Sono i principali motivi, oltre ai risultati sorprendenti di centinaia di casi in cui pazienti affetti da tumore hanno avuto miglioramenti dopo essersi curati con la terapia messa a punto da Luigi Di Bella - il defunto fisiologo modenese padre della cura - che hanno spinto il ministero della Salute, ascoltato il parere del presidente del Consiglio superiore di Sanità, il professor Mario Condorelli, ad approvare l'istituzione di una commissione di esperti per un'accurata revisione di tutta la casistica trattata positivamente con la terapia Di Bella. «La commissione è stata approvata ed i suoi esperti potranno operare 
entro breve», scriveva il 7 luglio scorso il ministro della Salute, Girolamo Sirchia, al professor Giuseppe Di Bella, figlio del fisiologo che tra il '97 e il '98 divise l'Italia intera.
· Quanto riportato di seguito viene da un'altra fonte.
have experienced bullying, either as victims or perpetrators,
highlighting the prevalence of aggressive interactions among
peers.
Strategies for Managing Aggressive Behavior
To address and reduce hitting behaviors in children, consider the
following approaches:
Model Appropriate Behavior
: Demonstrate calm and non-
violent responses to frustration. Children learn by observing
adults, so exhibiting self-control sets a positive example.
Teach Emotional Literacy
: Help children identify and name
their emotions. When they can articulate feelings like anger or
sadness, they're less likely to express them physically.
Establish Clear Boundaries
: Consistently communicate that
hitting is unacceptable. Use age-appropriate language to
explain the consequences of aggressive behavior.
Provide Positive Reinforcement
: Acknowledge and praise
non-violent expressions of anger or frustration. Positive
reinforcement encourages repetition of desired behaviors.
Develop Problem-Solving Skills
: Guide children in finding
Ma quali sono gli elementi che hanno portato il ministero ad adottare questa decisione?
In base a quanto afferma la più esauriente ed aggiornata banca dati medico-scientifica, la "National Library of Medicine", il numero di pubblicazioni che certifica le proprietà antitumorali dei singoli elementi che compongono il famoso cocktail di farmaci appare davvero impressionante: sulla somatostatina c'è una letteratura di 21.080 titoli; 4.215 le pubblicazioni sui retinoidi; 313 quelle sulla melatonina (la stessa sostanza il cui uso nel 1996 il governo Prodi tentò inutilmente di vietare); 1.257 quelle della bromocriptina, solo per citare alcuni dei principali elementi (gli altri sono alcuni tipi di vitamine e calcio) che compongono la terapia. Il totale delle pubblicazioni ammonta a 34.508. Un volume tale di studi autorevoli che, evidentemente, non poteva continuare ad essere ignorato. Né possono essere ignorate numerose altre pubblicazioni scientifiche che dimostrano come, usati insieme e nel giusto dosaggio, i singoli elementi del metodo Di Bella vicendevolmente si potenziano, ottenendo quello che lo stesso professor Di Bella definisce «un potenziamento sinergico dell'attività antitumorale».
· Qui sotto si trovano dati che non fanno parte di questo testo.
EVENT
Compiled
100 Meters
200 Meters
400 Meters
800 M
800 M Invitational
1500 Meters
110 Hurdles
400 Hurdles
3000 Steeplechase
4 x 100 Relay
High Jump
Non solo. Secondo i dibelliani gli stessi studi attestano che, oltre all'elevato potenziale antitumorale, gli elementi di cocktail Di Bella presentano anche l'assenza di rilevante tossicità, smentendo le conclusioni scientifiche e le indicazioni cliniche della 
sperimentazione del '98. Agli studi sulle nuove frontiere aperte dalla terapia che forse l'Italia ha archiviato un po' troppo frettolosamente, negli ultimi anni si sono aggiunti studi che, sempre secondo i dibelliani, evidenziano la scarsa capacità di incidere sulla riduzione della mortalità per tumore della chemioterapia. Insomma, la battaglia è appena ricominciata.